Chamarande Folle et cruelle Églé

Perversité de femme !… Quel plaisir, quel instinct la porte à nous tromper ?

STENDHAL, Le Rouge et le Noir

Bâti par François Mansart sur des jardins de Le Nôtre pour le plus discret et le plus efficace des secrétaires de Louis XIV, Pierre Mérault, le château de Chamarande – briques roses et chaînages de pierres blanches – a vécu dans le calme et la dignité jusqu’à ce qu’une très jolie femme en devînt châtelaine et transformât cette aimable demeure en antichambre de l’enfer à l’usage de son mari. Ce mari, Victor Fialin de Persigny, n’était pourtant ni un niais ni un innocent puisqu’il fut le maître d’œuvre du second Empire et l’ami le plus dévoué de l’empereur Napoléon III.

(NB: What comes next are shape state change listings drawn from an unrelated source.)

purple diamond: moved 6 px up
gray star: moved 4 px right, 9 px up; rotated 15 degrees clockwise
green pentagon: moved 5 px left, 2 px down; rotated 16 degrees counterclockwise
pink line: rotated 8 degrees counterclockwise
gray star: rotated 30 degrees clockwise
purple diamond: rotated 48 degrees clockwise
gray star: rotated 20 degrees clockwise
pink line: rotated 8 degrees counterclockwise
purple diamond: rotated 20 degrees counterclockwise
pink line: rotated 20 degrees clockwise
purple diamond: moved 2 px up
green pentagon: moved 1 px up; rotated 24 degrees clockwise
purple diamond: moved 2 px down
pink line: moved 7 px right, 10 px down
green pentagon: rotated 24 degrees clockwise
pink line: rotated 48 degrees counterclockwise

Louis Napoléon n’est encore que prince-président quand, dans la chapelle de l’Élysée, il préside au mariage de son fidèle Persigny avec l’une des plus ravissantes filles de la noblesse d’Empire : Églé Ney de La Moskowa, petite-fille du fameux maréchal Ney et du banquier Jacques Laffitte. C’est-à-dire un charmant condensé de la gloire et de la fortune des temps napoléoniens. Mais un condensé qui ne se montre guère, et c’est le moins que l’on puisse dire, à la hauteur d’une naissance qui aurait dû lui inspirer le sens de la grandeur ou tout au moins celui des convenances. Or nous sommes loin du compte.

À dix-huit ans – on est en 1852 – Églé est exquise : blonde, lumineuse avec des yeux d’un azur infini, un teint d’une incomparable fraîcheur, une silhouette adorable… et un léger zézaiement qui à son âge paraît irrésistible. En face de cette beauté, les quarante-quatre ans de Persigny ont flambé comme une allumette, d’autant que la fiancée s’est déclarée fort éprise de sa séduisante maturité.

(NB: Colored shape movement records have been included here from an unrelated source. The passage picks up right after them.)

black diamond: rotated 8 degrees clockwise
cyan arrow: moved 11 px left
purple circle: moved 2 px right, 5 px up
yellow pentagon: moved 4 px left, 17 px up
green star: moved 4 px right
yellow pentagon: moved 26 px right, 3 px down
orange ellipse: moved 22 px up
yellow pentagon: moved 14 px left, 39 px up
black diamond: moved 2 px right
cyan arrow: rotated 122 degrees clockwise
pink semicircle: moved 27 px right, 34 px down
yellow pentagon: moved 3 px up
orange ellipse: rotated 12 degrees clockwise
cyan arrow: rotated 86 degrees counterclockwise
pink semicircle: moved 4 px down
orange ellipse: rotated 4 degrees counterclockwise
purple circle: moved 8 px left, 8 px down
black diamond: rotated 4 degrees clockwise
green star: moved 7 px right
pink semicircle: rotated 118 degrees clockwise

C’est donc – chose rare dans un tel endroit – un mariage d’amour auquel l’Élysée sert de cadre. Mais, après les violons de la fête, il y a la vie quotidienne et le pauvre Persigny va s’apercevoir bientôt que, dans le genre enfant gâtée, il n’existe pas de créature plus insupportable que son Églé. Ses malheurs commencent, en effet, dès que le nouveau marié a été nommé ambassadeur de France à Londres, en 1855.

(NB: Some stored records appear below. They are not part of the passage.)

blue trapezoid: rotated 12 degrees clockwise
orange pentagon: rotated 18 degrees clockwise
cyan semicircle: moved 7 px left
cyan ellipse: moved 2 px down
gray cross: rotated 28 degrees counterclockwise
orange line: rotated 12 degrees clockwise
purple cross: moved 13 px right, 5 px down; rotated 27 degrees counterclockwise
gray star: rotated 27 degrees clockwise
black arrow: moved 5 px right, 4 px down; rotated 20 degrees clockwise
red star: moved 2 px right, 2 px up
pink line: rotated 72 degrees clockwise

Églé qui, après un essai malheureux, vient de donner le jour à une petite fille, se comporte outre-Manche comme en pays conquis. Ne pouvant supporter de demeurer seule, elle mobilise pour son service tous les secrétaires de son époux puis se déchaîne en scènes affreuses dès que l’on fait seulement mine de lui refuser quelque chose. En outre, elle dépense sans compter, mettant parfois les finances de l’ambassade dans l’embarras. Mais surtout, et c’est le plus grave, elle compromet souvent par son attitude l’œuvre diplomatique de son mari. Quand leur présence est requise à Windsor, Persigny recommande son âme et son ambassade à Dieu.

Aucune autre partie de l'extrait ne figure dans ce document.